START Data for analysis

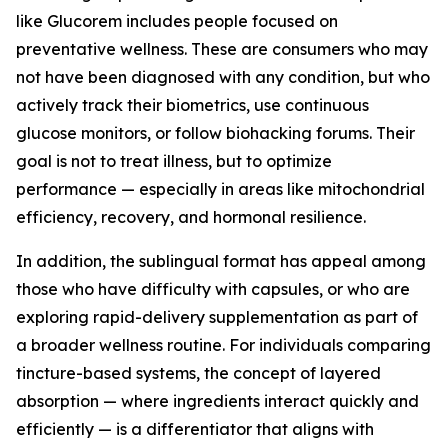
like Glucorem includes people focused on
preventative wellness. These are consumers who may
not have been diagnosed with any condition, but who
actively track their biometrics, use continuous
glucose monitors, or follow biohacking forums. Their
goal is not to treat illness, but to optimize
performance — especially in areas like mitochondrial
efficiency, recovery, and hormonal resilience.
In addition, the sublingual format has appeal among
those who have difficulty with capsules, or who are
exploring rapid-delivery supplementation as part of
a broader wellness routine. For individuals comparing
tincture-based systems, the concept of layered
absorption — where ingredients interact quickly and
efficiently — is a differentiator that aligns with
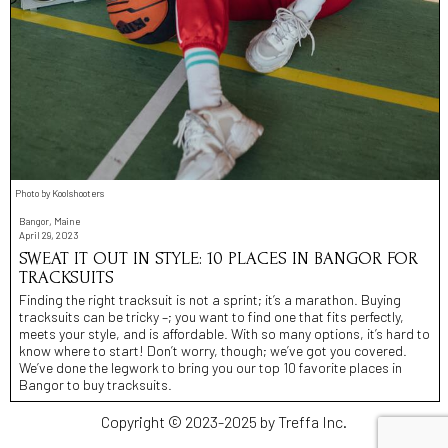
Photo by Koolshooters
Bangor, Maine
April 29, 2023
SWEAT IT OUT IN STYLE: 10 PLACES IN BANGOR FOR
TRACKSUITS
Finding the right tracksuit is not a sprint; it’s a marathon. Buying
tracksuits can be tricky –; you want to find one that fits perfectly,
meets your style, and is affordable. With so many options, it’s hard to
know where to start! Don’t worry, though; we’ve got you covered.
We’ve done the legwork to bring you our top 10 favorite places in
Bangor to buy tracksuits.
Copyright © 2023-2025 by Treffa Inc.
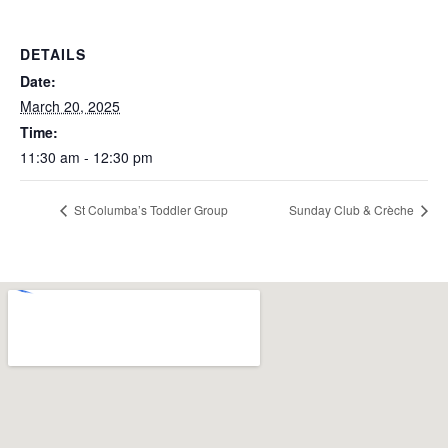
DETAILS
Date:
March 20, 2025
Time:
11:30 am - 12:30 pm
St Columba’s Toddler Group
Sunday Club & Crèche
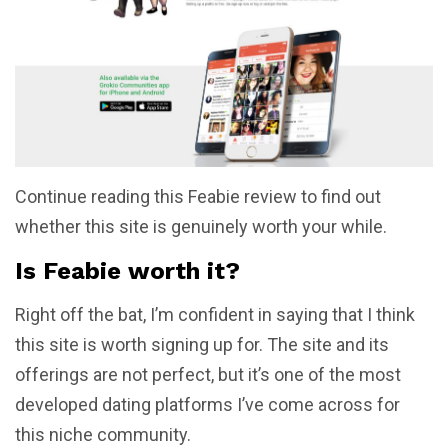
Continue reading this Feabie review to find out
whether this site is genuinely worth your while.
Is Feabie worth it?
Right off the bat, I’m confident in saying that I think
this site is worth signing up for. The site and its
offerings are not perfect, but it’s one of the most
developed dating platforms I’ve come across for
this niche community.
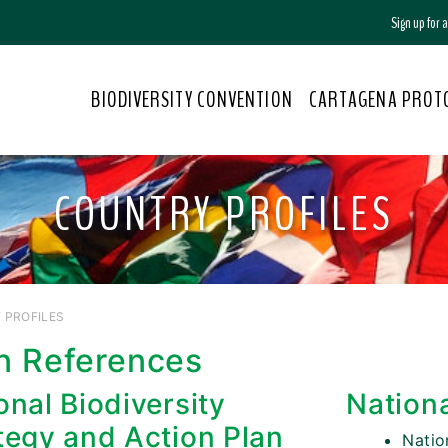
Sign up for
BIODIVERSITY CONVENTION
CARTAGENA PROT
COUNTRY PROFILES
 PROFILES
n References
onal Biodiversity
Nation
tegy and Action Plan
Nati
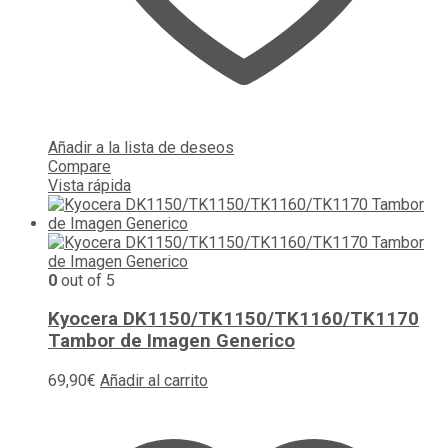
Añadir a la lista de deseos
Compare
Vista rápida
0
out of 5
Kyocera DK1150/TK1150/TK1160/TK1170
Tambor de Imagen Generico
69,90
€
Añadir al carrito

END Data for analysis
START Data for analysis

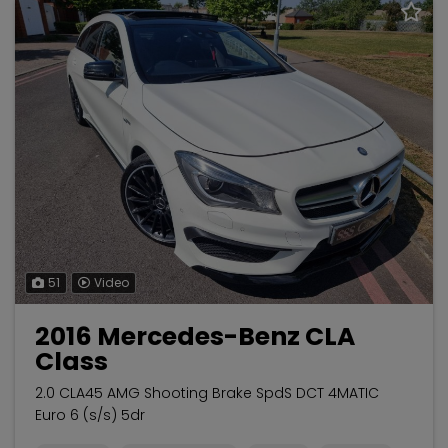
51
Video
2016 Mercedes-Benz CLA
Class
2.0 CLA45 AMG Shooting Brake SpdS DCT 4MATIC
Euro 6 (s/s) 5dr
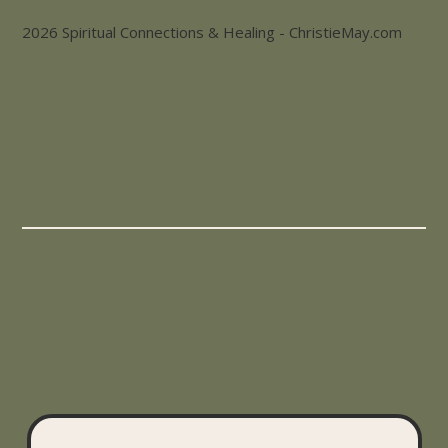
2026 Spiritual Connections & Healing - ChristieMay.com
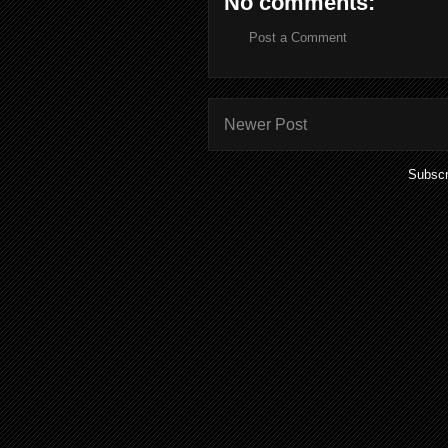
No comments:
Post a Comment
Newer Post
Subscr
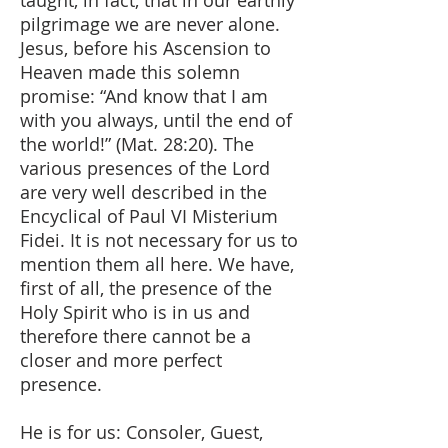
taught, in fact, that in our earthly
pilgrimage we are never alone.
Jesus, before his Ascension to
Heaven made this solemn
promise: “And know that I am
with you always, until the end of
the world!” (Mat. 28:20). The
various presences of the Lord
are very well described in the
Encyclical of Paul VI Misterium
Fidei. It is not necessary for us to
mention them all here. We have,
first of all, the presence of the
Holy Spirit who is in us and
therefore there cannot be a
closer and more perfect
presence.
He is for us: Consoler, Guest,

END Data for analysis
START Data for analysis

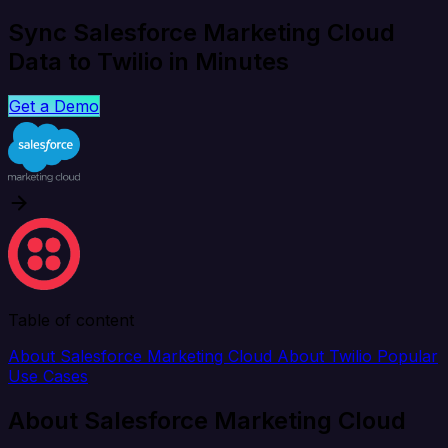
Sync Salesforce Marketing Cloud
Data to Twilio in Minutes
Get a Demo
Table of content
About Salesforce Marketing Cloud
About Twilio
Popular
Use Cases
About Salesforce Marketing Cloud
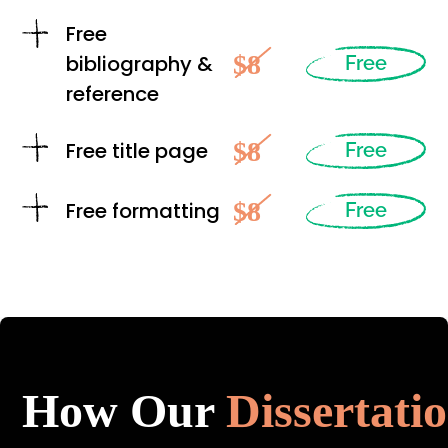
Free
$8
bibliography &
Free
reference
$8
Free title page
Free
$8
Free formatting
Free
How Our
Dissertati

END Data for analysis

_Exercise description_.
Of the lines above, retype only those from the line containing "like Glucorem includes people focused on" through the line containing "glucose monitors, or", including both, exactly.

_Answer space_.
like Glucorem includes people focused on
preventative wellness. These are consumers who may
not have been diagnosed with any condition, but who
actively track their biometrics, use continuous
glucose monitors, or follow biohacking forums. Their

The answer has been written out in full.